I am all in favor of making a big organizational change (i.e., top down). The scenario you describe sounds like higher management has nothing invested in making the change. That's where Agile and OD consultants come in. The good ones help the change happen and help implement means to keep people "on the path." If the change isn't embraced at the top, you get the same old same-old.
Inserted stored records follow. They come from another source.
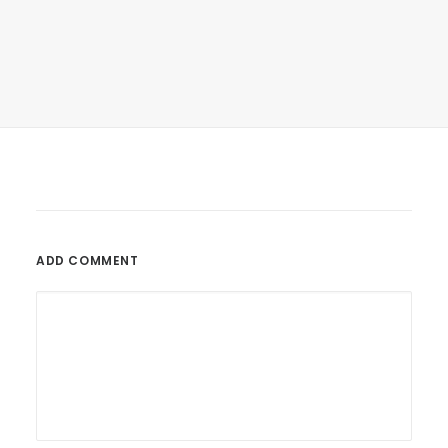
March 22, 2017
Inspired By Clouds
Last year I wrote about why booking too…
ADD COMMENT
by tenderpointsdocumentary_g4tnln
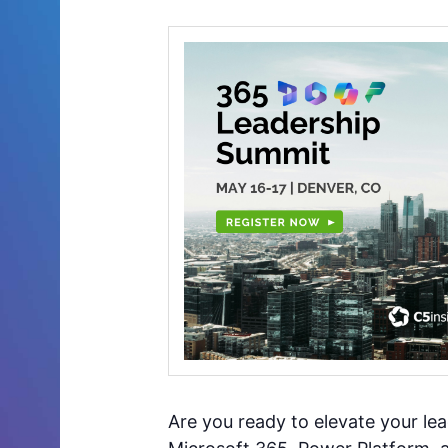
Are you ready to elevate your le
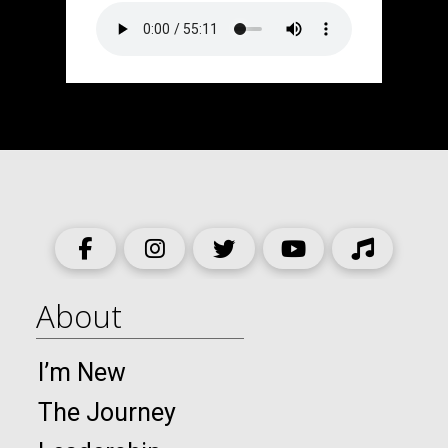
About
I’m New
The Journey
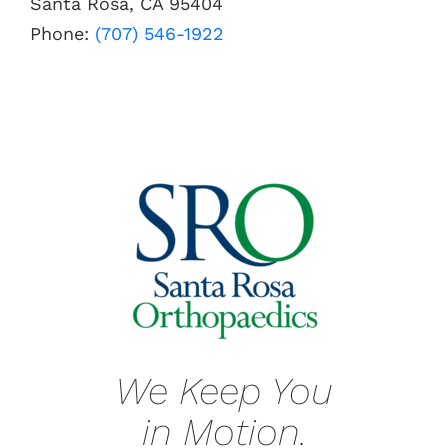
Santa Rosa, CA 95404
Phone:
(707) 546-1922
We Keep You
in Motion.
----- Original Message -----
From: "Kevin McLauchlan" <Kevin -dot- McLauchlan -at- safenet-inc -dot- com>
To: "Jack DeLand" <jackdeland -at- comcast -dot- net>, "David Farbey" <dfarbey -at- yahoo -dot- co -dot- uk>, "Robert Lauriston" <robert -at- lauriston -dot- com>
Cc: "Chris Despopoulos" <despopoulos_chriss -at- yahoo -dot- com>, techwr-l -at- lists -dot- techwr-l -dot- com
Sent: Monday, September 16, 2013 9:50:50 AM
Subject: RE: SD Times: Tech Writers Should Be Pigs, Not Chickens
The triangle is immutable: Speed, quality, cost --- pick any two.
Higher management pushes to get the projects to come in once per quarter.
Engineering begins pushing back by taking out features. It's often not the development but the testing that's the bottleneck.
PLM dances as fast as they can, tweaking feature demands against timing demands, while trying to keep costs reasonable.
What ends up happening is that a five-feature project turns into a three feature project in the last couple of sprints, as it becomes obvious that some of the features are not ready for prime time, and there just isn't enough time to get the fixes into the candidate build (often fairly straightforward, once the problems are properly defined) and perform the full test suite again. So features that might be "ready to go" from the dev perspective get bumped to the next quarter's project.
Given that they are already done, it would seem to make for an easy follow-on project, but then PLM counts on that and adds stuff... or some big customer has a huge contract for which they need this-or-that feature in the product... and their industry standards or regulator have just imposed a new demand...
Engineering demands more testers to keep up with the load, and more developers to be able to quickly fix everything the testers find, while also developing new stuff...
Higher management pushes back against that added cost, but gives in partially so that the company can get the big purchase order when the big customer gets their big contract. So the PLMS and Engineering managers hold long sweaty meetings, in which they go back and forth about the miracles that engineering and testing should be able to perform, now that they have been approved 1/3 of the additional resources they said they needed. And of course the realities of staffing ensure that the actual head-counts will only come up to the new allotment after six months (two Agile projects) from now.
Except for the daily scrums, it looks a lot like the old days.
Oh, and the writers are still scrambling at the end to cover what the product _really_ does, as opposed to what everybody was saying it would do, until the crunch caused some changes and deferrals. Oh my.